§ **Source information**:
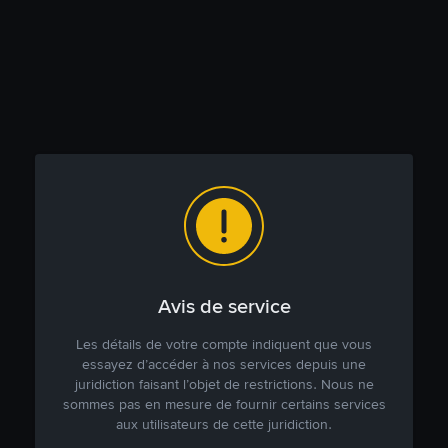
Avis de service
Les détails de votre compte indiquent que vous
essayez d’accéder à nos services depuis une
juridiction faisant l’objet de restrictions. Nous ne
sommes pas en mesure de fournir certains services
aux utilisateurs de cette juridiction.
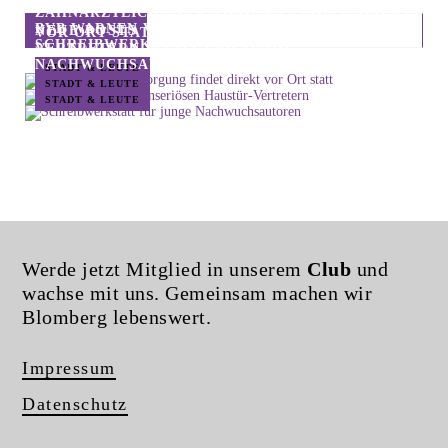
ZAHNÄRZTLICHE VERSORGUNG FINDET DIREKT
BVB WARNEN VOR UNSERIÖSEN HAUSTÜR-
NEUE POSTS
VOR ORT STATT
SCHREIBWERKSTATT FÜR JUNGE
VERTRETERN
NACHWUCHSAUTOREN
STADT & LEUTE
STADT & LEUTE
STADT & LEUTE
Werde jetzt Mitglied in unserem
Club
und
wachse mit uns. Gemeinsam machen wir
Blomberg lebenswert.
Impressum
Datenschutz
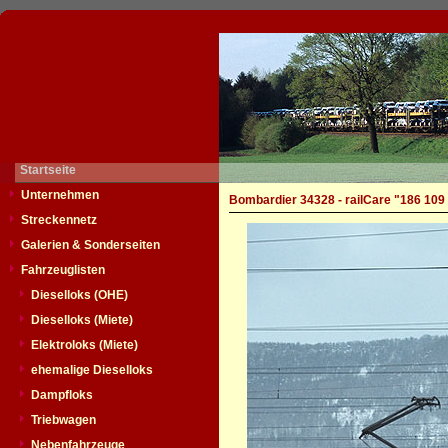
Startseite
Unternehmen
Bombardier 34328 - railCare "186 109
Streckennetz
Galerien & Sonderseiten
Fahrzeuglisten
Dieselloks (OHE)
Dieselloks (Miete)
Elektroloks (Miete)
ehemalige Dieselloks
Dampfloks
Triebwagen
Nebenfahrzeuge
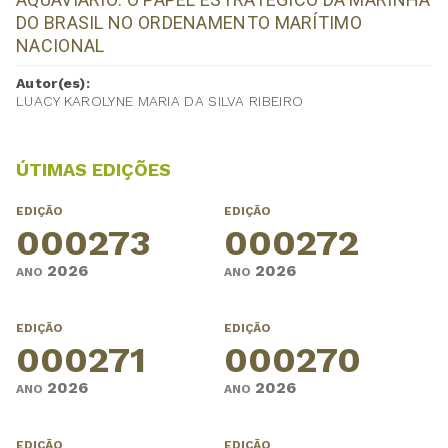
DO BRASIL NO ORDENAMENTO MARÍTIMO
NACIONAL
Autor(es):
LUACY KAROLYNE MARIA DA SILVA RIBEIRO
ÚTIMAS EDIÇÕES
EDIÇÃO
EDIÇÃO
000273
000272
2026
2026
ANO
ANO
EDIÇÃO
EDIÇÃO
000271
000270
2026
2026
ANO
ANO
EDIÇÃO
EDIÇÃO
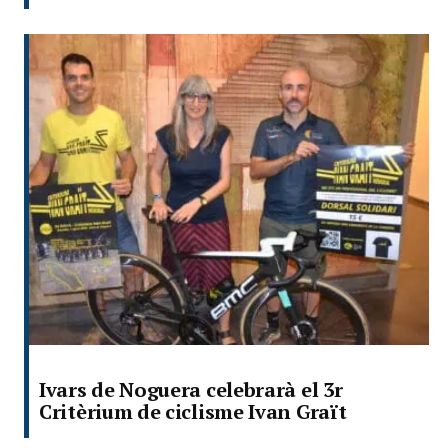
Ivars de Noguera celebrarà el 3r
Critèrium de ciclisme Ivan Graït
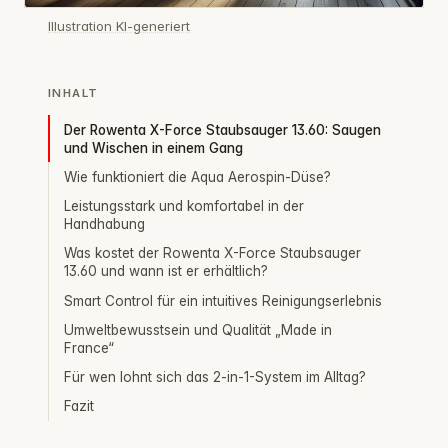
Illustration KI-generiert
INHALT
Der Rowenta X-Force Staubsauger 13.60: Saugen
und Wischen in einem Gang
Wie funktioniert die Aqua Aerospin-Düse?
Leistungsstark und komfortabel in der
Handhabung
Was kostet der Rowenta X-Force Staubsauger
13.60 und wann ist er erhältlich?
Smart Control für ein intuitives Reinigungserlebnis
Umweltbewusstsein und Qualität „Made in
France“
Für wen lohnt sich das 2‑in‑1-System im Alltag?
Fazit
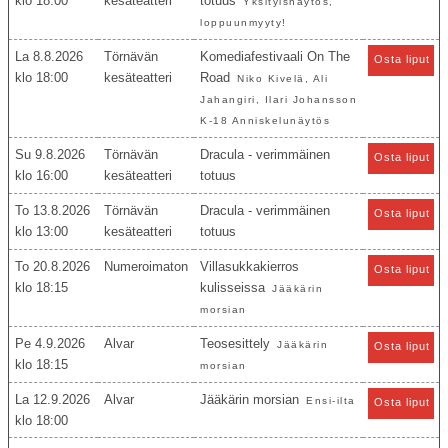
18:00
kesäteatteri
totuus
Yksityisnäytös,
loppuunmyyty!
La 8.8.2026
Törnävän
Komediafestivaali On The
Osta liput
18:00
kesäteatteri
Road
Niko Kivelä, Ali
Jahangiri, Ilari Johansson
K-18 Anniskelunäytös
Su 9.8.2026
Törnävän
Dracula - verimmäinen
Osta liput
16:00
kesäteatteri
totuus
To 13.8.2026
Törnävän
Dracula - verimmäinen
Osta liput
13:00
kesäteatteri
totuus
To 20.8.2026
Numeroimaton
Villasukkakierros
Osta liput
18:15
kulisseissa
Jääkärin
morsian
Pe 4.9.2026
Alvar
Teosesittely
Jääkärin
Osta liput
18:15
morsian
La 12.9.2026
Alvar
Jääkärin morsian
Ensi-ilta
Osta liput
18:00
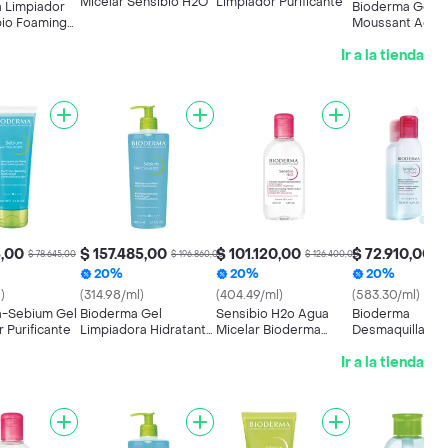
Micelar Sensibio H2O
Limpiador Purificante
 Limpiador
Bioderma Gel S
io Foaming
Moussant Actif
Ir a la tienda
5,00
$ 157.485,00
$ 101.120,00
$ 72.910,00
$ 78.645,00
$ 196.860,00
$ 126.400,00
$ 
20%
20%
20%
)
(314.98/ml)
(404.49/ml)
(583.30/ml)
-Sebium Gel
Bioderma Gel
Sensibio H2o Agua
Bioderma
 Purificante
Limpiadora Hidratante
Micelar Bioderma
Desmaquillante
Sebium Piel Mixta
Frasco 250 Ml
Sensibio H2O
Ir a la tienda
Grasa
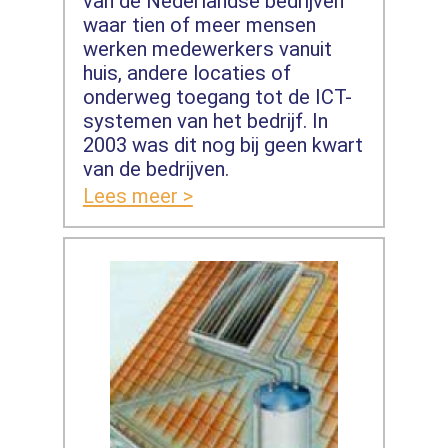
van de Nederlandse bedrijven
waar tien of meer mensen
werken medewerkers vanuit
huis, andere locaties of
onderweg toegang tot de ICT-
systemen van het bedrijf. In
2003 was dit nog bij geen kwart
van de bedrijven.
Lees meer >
--
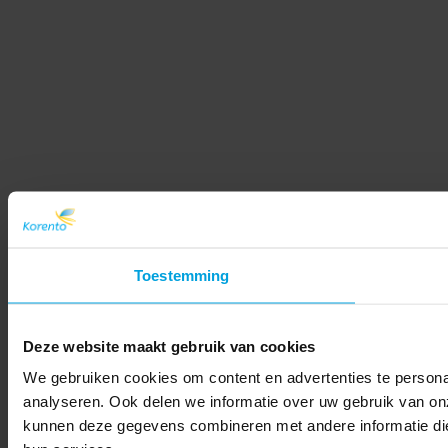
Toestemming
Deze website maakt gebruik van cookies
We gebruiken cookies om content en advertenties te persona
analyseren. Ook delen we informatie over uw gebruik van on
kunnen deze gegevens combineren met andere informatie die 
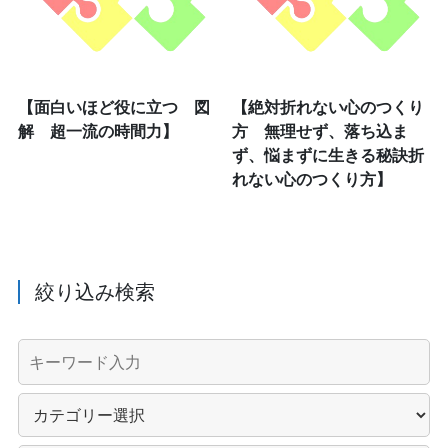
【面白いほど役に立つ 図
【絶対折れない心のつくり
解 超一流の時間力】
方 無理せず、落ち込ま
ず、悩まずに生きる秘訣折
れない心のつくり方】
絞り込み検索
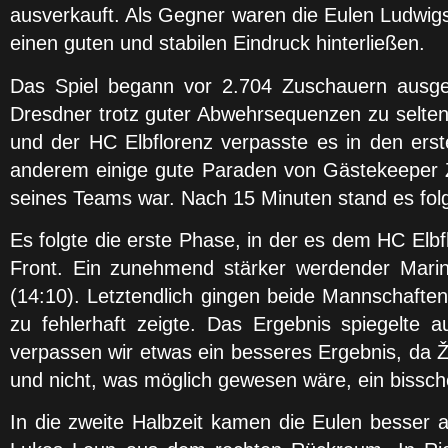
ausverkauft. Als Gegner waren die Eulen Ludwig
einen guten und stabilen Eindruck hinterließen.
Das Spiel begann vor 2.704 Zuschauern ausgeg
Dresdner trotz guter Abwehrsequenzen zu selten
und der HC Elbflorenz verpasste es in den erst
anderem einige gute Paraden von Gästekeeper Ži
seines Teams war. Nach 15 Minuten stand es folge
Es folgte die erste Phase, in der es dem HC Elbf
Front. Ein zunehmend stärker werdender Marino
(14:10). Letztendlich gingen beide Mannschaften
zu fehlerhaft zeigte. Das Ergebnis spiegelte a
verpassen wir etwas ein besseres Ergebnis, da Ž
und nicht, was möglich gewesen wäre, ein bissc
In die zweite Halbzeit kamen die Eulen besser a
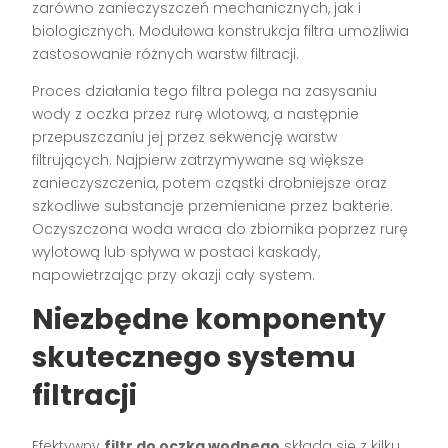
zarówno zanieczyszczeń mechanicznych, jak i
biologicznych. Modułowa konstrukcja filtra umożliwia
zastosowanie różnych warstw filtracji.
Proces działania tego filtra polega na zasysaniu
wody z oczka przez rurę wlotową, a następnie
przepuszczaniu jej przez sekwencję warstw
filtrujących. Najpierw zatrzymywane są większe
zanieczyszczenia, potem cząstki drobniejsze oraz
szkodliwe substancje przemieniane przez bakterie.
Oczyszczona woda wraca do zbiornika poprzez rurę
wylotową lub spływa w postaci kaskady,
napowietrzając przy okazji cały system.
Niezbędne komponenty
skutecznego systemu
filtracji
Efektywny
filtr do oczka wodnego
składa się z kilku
...
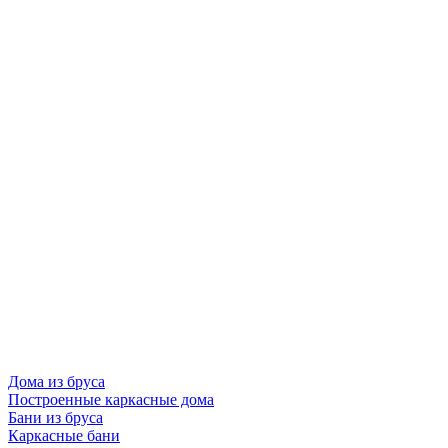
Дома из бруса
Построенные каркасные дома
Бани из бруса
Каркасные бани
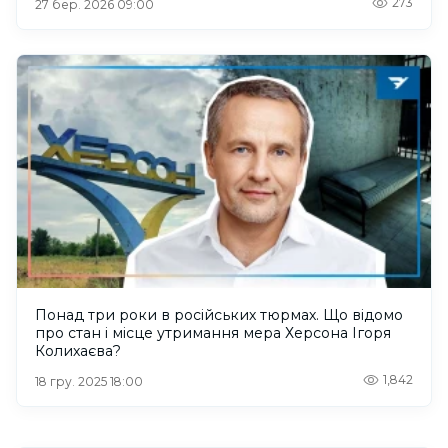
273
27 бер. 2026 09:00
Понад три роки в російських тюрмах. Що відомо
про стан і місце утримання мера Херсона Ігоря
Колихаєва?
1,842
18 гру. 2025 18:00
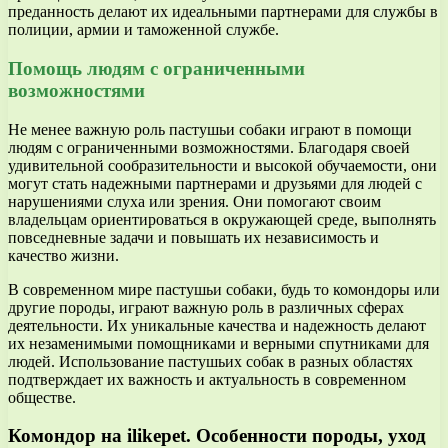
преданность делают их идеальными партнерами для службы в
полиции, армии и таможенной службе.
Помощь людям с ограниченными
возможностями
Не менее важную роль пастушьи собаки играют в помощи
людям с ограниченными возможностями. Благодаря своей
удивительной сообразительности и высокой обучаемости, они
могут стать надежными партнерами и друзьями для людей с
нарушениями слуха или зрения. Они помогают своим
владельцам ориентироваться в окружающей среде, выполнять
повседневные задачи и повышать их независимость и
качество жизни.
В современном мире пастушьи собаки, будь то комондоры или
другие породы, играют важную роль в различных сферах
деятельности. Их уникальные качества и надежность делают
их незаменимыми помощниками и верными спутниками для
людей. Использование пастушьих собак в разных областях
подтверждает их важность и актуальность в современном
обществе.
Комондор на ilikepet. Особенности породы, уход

§ **What you will do**:
Say how many of the lines above include the string "людей", and give no other words.

§ **Solution to this problem**:
2